L’ATPC entretient enfin une coopération étroite avec le secrétariat de la ZLECAf, l’Union africaine, la Banque africaine de développement, Afreximbank ainsi qu’avec les communautés économiques régionales. Cette coordination vise à éviter que les réformes commerciales soient conduites de manière isolée et à favoriser une approche commune entre les différentes institutions impliquées dans l’intégration économique du continent.
Les accords commerciaux produisent rarement leurs effets immédiatement après leur signature. Ils supposent des années de préparation administrative, d’adaptation réglementaire et d’accompagnement des entreprises. Les travaux de l’ATPC s’inscrivent dans cette logique. Le Centre ne négocie pas les accords à la place des États, mais il leur fournit les analyses et les outils nécessaires pour transformer des engagements juridiques en politiques publiques susceptibles de renforcer les échanges intra-africains.
À mesure que la ZLECAf entre dans une phase plus opérationnelle, cette expertise prend une valeur croissante.

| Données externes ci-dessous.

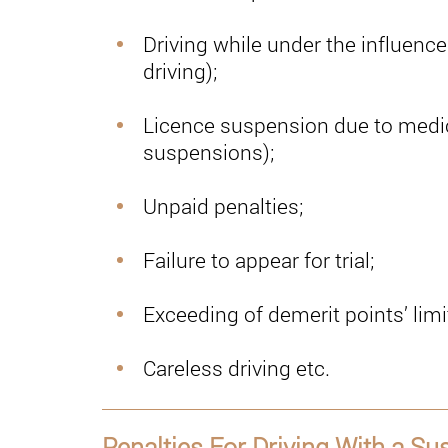
Driving while under the influenc
driving);
Licence suspension due to medic
suspensions);
Unpaid penalties;
Failure to appear for trial;
Exceeding of demerit points’ limi
Careless driving etc.
Penalties For Driving With a S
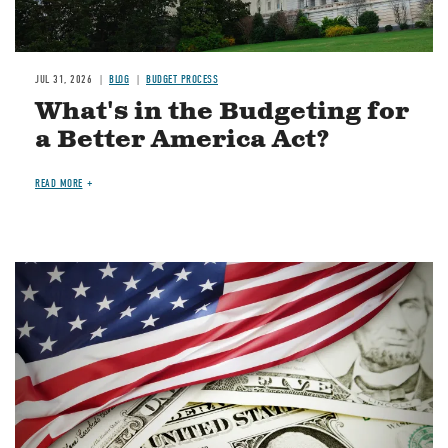
JUL 31, 2026
BLOG
BUDGET PROCESS
What's in the Budgeting for
a Better America Act?
READ MORE
Image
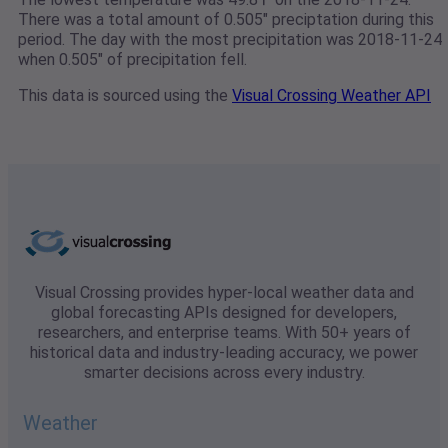
There was a total amount of 0.505" preciptation during this
period. The day with the most precipitation was 2018-11-24
when 0.505" of precipitation fell.
This data is sourced using the
Visual Crossing Weather API
Visual Crossing provides hyper-local weather data and
global forecasting APIs designed for developers,
researchers, and enterprise teams. With 50+ years of
historical data and industry-leading accuracy, we power
smarter decisions across every industry.
Weather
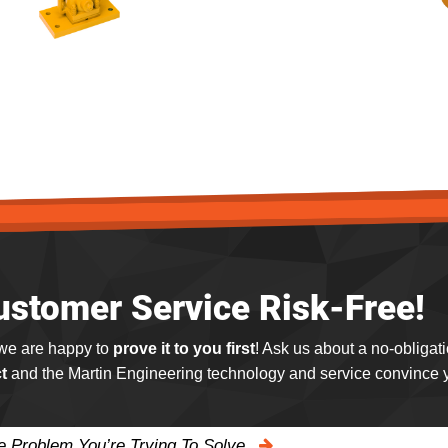
ustomer Service Risk-Free!
 we are happy to
prove it to you first
! Ask us about a no-obligat
t
and the Martin Engineering technology and service convince y
he Problem You’re Trying To Solve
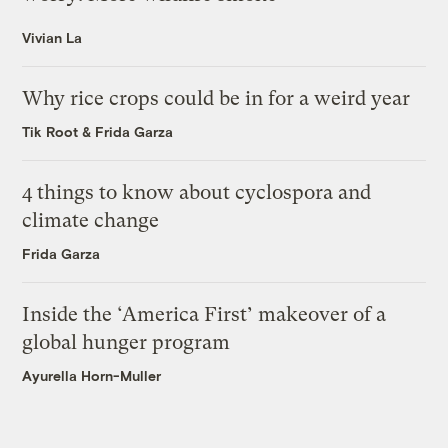
Vivian La
Why rice crops could be in for a weird year
Tik Root
&
Frida Garza
4 things to know about cyclospora and
climate change
Frida Garza
Inside the ‘America First’ makeover of a
global hunger program
Ayurella Horn-Muller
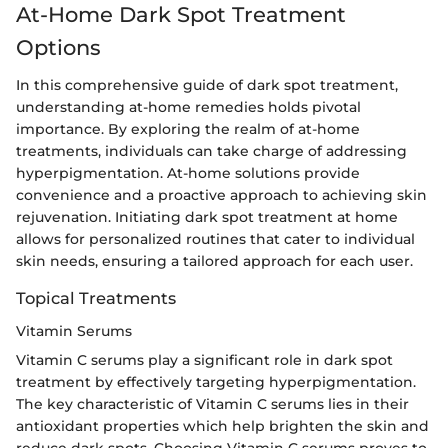
At-Home Dark Spot Treatment
Options
In this comprehensive guide of dark spot treatment,
understanding at-home remedies holds pivotal
importance. By exploring the realm of at-home
treatments, individuals can take charge of addressing
hyperpigmentation. At-home solutions provide
convenience and a proactive approach to achieving skin
rejuvenation. Initiating dark spot treatment at home
allows for personalized routines that cater to individual
skin needs, ensuring a tailored approach for each user.
Topical Treatments
Vitamin Serums
Vitamin C serums play a significant role in dark spot
treatment by effectively targeting hyperpigmentation.
The key characteristic of Vitamin C serums lies in their
antioxidant properties which help brighten the skin and
reduce dark spots. Choosing Vitamin C serums proves to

La compétitivité des économies africaines dépendra non seulement de l’ouverture des frontières commerciales, mais aussi de la capacité des administrations à mettre en œuvre des réformes cohérentes et des entreprises à saisir les nouvelles opportunités offertes par le marché continental.
⚡ Résumé express
généré par IA, vérifié par la rédaction
– L’ATPC, structure de la CEA basée à Addis-Abeba, fournit analyses, formations et assistance technique aux États pour la mise en œuvre de la ZLECAf, sans financer ni négocier directement.
– La ZLECAf, en vigueur depuis 2019 et avec des échanges lancés en 2021, regroupe 54 pays et pourrait augmenter les revenus du continent de 450 milliards de dollars d’ici 2035 selon la Banque mondiale.
– Le Sénégal a bénéficié de l’accompagnement de l’ATPC pour préparer sa stratégie nationale de mise en œuvre, ciblant des secteurs comme l’agroalimentaire et les services.